I'm asking more out of curiosity at this point since I found a work-around, but it's still bothering me.
I have a list of dataframes (x) that all have the same column names. I'm trying to use pandas and re to make a list of the subset of column names that have the format
"D(number) S(number)"
so I wrote the following function:
def extract_sensor_columns(x):
sensor_name = list(x[0].columns)
for j in sensor_name:
if bool(re.match('D(\d+)S(\d+)', j))==False:
sensor_name.remove(j)
return sensor_name
The list that I'm generating has 103 items (98 wanted items, 5 items). This function removes three of the five columns that I want to get rid of, but keeps the columns labeled 'Pos' and 'RH.' I generated the sensor_name list outside of the function and tested the truth value of the
bool(re.match('D(\d+)S(\d+)', sensor_name[j]))
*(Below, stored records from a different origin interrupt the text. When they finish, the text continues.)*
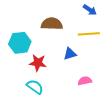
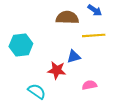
brown semicircle: (52, 24) -> (67, 18), moved
red star: (38, 63) -> (57, 70), moved

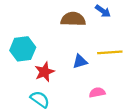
yellow line: (94, 35) -> (110, 52), moved
red star: (57, 70) -> (44, 72), moved, turned -30

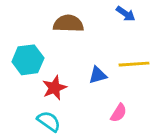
brown semicircle: (73, 19) -> (68, 24), moved
pink semicircle: (97, 92) -> (119, 113), turned 133

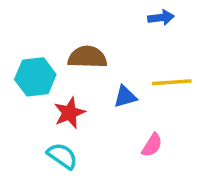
blue arrow: (126, 14) -> (161, 18), turned -42
brown semicircle: (68, 24) -> (87, 57), moved

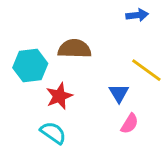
yellow line: (172, 82) -> (146, 70), turned 40
blue triangle: (125, 97) -> (119, 93), moved, turned -45

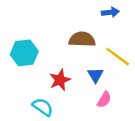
brown semicircle: (75, 49) -> (82, 39), moved
red star: (59, 96) -> (60, 80), moved

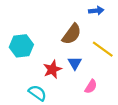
brown semicircle: (82, 39) -> (72, 34), turned 125
blue triangle: (96, 75) -> (75, 63), moved

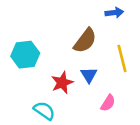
yellow line: (103, 49) -> (122, 58), turned 40

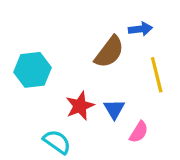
blue arrow: (114, 13) -> (140, 29), moved
blue triangle: (89, 75) -> (114, 109), moved

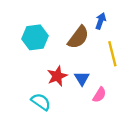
blue arrow: (140, 29) -> (101, 21), turned -63
cyan hexagon: (32, 70) -> (35, 37), moved

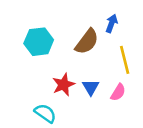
pink semicircle: (99, 95) -> (118, 92), moved

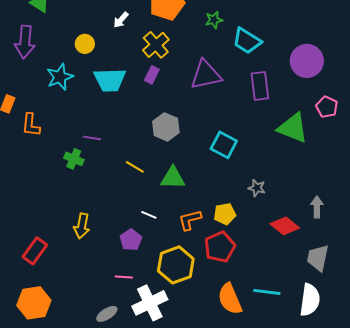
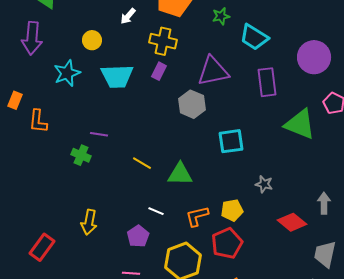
yellow cross: (156, 45) -> (163, 41), turned -36
gray hexagon: (166, 127) -> (192, 104), moved
cyan square: (224, 145) -> (231, 141), turned -36

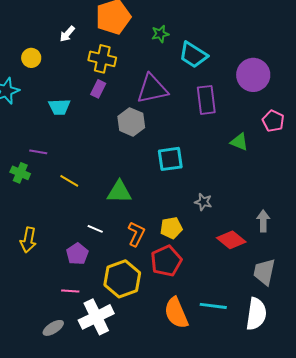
cyan trapezoid: (117, 76) -> (59, 107), moved, size x0.7
green triangle: (300, 124) -> (239, 142), size x0.6
yellow line: (142, 163) -> (69, 181), moved
orange L-shape: (197, 216) -> (136, 234), turned 130

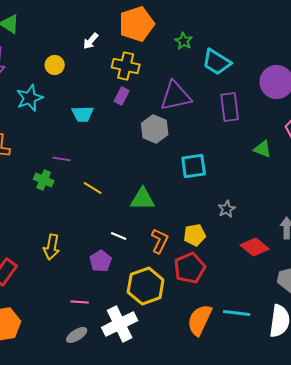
green star: (160, 34) -> (184, 41), turned -30
gray star: (203, 202) -> (227, 209), turned 30
pink line: (70, 291) -> (80, 302), moved
orange semicircle: (176, 313) -> (200, 320), turned 48

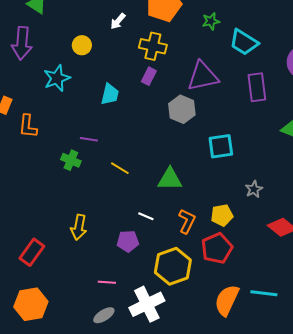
green star: (184, 41) -> (211, 21), turned 30
cyan trapezoid: (83, 114) -> (110, 94), turned -75
purple pentagon: (101, 261) -> (128, 241), turned 30

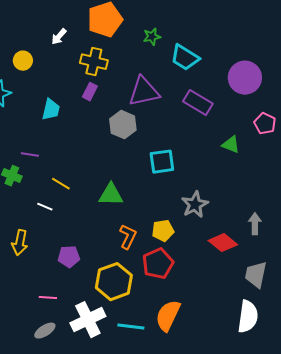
purple rectangle: (257, 87) -> (198, 103), turned -52
gray star: (254, 189) -> (195, 205), size x1.5
white line: (146, 216) -> (45, 207), moved
cyan line: (264, 293) -> (131, 327), moved

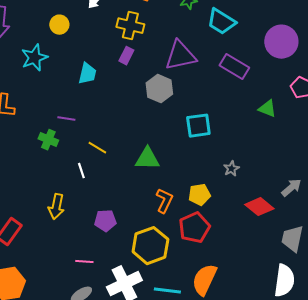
gray star: (195, 205) -> (231, 169), size x0.6
white line: (45, 207) -> (81, 171), turned 49
gray arrow: (255, 224) -> (291, 188), turned 50

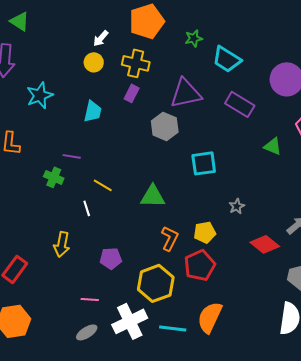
yellow circle: (59, 25) -> (94, 62), moved

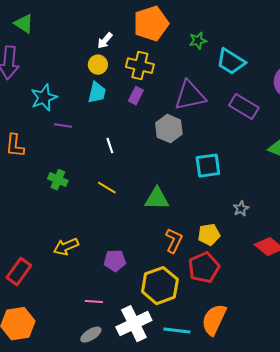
cyan trapezoid: (93, 111) -> (97, 93), moved
purple line: (72, 156) -> (63, 126), moved
white line: (87, 208) -> (110, 146), moved
yellow arrow: (62, 244) -> (66, 247), turned 55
for all five of the items that I wanted to get rid of and they all gave the False value. The other thing I tried is changing the conditional to ==True
, which even more strangely gave me 54 items (all of the unwanted column names and half of the wanted column names).
If I rewrite the function to add the column names that have a given format (rather than remove column names that don't follow the format), I get the list I want.
def extract_sensor_columns(x):
sensor_name = []
for j in list(x[0].columns):
if bool(re.match('D(\d+)S(\d+)', j))==True:
sensor_name.append(j)
return sensor_name
Why is the first block of code acting so strangely?